America’s relationship with South India has a long history tracing back to 1792, when U.S. President George Washington appointed Massachusetts businessman Benjamin Joy as the first American Consul to India. According to “William Abbott: Consular Agent at the Beginning” by S. Muthiah, British rulers refused to recognize Joy’s commission, but he was allowed to stay in Calcutta and serve as the U.S. government’s commercial agent.
From Calcutta, however, Joy found it difficult to manage U.S. maritime interests in Madras. And so, on November 24, 1794, he appointed American merchant William Abbott as the first U.S. Consular Agent of the Madras presidency. Abbott served in this role for more than a decade.
After a hiatus of several decades, trade between India and the United States took on a more important role and a separate U.S. consular agency was finally established in Madras in May 1867. At this time, Joseph L. Thompson was appointed Consular Agent to Madras. The main role of the Consular Agents during those times was to promote trade and American business interests, and most consular agents between 1867 until 1908 were selected from the ranks of expatriate businessmen.
This standard changed with the “Reorganization Act of April 5, 1906,” which regularized consular service with fixed tenures of office, fixed salaries, a system of promotion, and seven position classes including consuls general and consuls. On December 1908, acting on a recommendation by the U.S. Department of State, Nathaniel B. Stewart assumed his duties as the first representative of the American government graced with the title of Consul in Madras.
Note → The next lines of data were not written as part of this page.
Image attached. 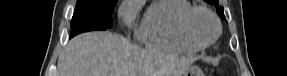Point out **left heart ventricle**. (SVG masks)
Instances as JSON below:
<instances>
[{
    "instance_id": "b2bd125f",
    "label": "left heart ventricle",
    "mask_w": 287,
    "mask_h": 76,
    "mask_svg": "<svg viewBox=\"0 0 287 76\" xmlns=\"http://www.w3.org/2000/svg\"><path fill=\"white\" fill-rule=\"evenodd\" d=\"M191 30L194 36L202 41H210L216 33L213 21L204 13H197L192 19Z\"/></svg>"
}]
</instances>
With the official level of the office as a Consulate, an office was set up on the third floor of a building owned by Parrys & Co., on No.1 China Bazar Road, now called Netaji Subash Chandra Bose Road. Once again, the office moved to a building between Rajaji Salai (formerly known as Beach Road) and Moore Street, which was later torn down to give way for a modern six story building, now known as Dare House. In 1940, the U.S. Consulate occupied the fourth floor of Dare House.
However, it was not until India gained Independence on 15 August 1947, that the American diplomatic post in Madras officially became a Consulate General. This is an event of great significance for it marks the beginning of a tremendous growth in Indo-American bilateral relationship. Roy E.B. Bower became the first Consul General in Chennai under the independent flag of India.
In the 1950s the Consulate General moved to a building on Mount Road, currently occupied by the Bank of America. Then, on January 3, 1969, the Consulate General moved to Gemini Circle which it now calls home, a new construction made possible through a land leased from St. George’s Cathedral.
Today, the American Consulate General continues to grow to serve South India and strengthen our bilateral relations. The Chennai Consulate is one of the top adjudication posts in the world, and the number one in processing employment based visas. Over 20,000 visitors enter the American Consulate General Chennai every month to obtain a series of services ranging from visits to the American Library to visa services.